A structured, short-term formula supplementation protocol called Early Limited Formula (ELF), which delivers 10 mL of formula by syringe after each breastfeeding until the onset of copious maternal milk, improved the prevalence of breastfeeding and of exclusive breastfeeding at 3 months for newborns enrolled in a small pilot randomized trial conducted from 2009 through 2011.15 To examine whether ELF might improve breastfeeding duration through 6 and 12 months in a larger cohort, we conducted the study of Early Limited Formula for Treating Lactation Concerns (ELF-TLC). Initial ELF-TLC findings revealed no effect of ELF on breastfeeding or intestinal microbiota through 1 month of age; a trend toward reduced readmission was also noted.16 Below, we report the effect of ELF in ELF-TLC on breastfeeding at 6 and 12 months of age.
This study followed the Consolidated Standards of Reporting Trials (CONSORT) reporting guideline. Early Limited Formula for Treating Lactation Concerns enrolled 164 healthy, exclusively breastfeeding term (≥37 weeks) singletons born at the University of California, San Francisco Medical Center (San Francisco) and at Penn State Milton S. Hershey Medical Center (Hershey, Pennsylvania) between January 2015 and September 2016 (Figure 1). Infants were included if they were 24 to 48 hours old and had weight loss at or above the 75th percentile on the Newborn Weight Tool (http://www.newbornweight.org) and mothers who had not yet begun copious milk production.17 Weight measurement to determine eligibility for enrollment was obtained during routine hospital care. Infants were excluded if birth weight was less than 2500 g, the clinical team had recommended against breastfeeding, they had received formula, required a greater level of care than a level 1 nursery, had mothers who were aged younger than 18 years or could not speak English, were not expected to be discharged home with their parents, or were being observed for narcotic abstinence syndrome. Infants were also excluded if they had already lost 10% or more of their birth weight, because such infants commonly received supplementation in both enrolling hospitals. Before recruiting the first participant, ELF-TLC was approved by the University of California San Francisco Committee on Human Research and the Human Subjects Protection Office at Penn State College of Medicine. A study nurse obtained informed consent from mothers for both mother and infant prior to enrollment (Trial Protocol in Supplement 1).
A randomized allocation sequence was generated by an independent biostatistician using a password-encoded Excel spreadsheet with randomly permuted blocks of 2 and 4 participants stratified on location (University of California, San Francisco or Pennsylvania State University) and on method of delivery (vaginal or cesarean). After obtaining informed consent, the study nurse accessed this randomized allocation sequence to determine treatment assignment. Newborns enrolled in ELF-TLC were randomly assigned in a 1:1 ratio either to breastfeeding with ELF (intervention) or to continue exclusive breastfeeding with a safety intervention (control). Recruitment was stopped when target enrollment was achieved.

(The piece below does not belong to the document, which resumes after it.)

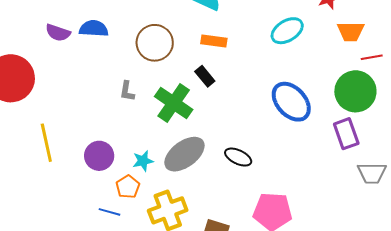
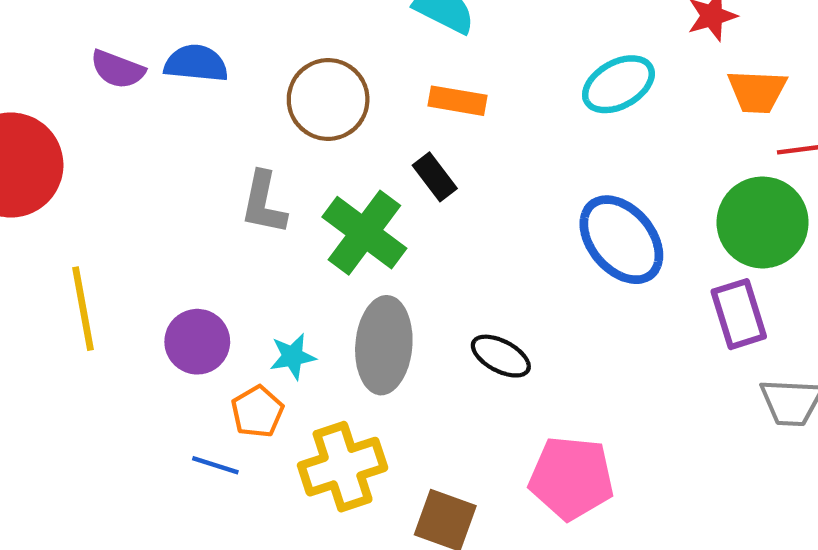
gray L-shape: (127, 91) -> (264, 203), size x1.4
gray ellipse: (184, 154) -> (384, 345), turned -51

For dyads randomly assigned to the ELF intervention group, study nurses supported mothers in breastfeeding their infant and then taught mothers to use a feeding syringe to deliver 10 mL of formula to their infants immediately after each time they breastfed before the onset of copious breast milk. This ELF intervention was taught using extensively hydrolyzed formula (Nutramigen; Mead Johnson, Inc), both because of the potential benefits of extensively hydrolyzed formula18 and because of its successful use in previous work.15 Mothers were instructed to discontinue using ELF once they had begun copious milk production.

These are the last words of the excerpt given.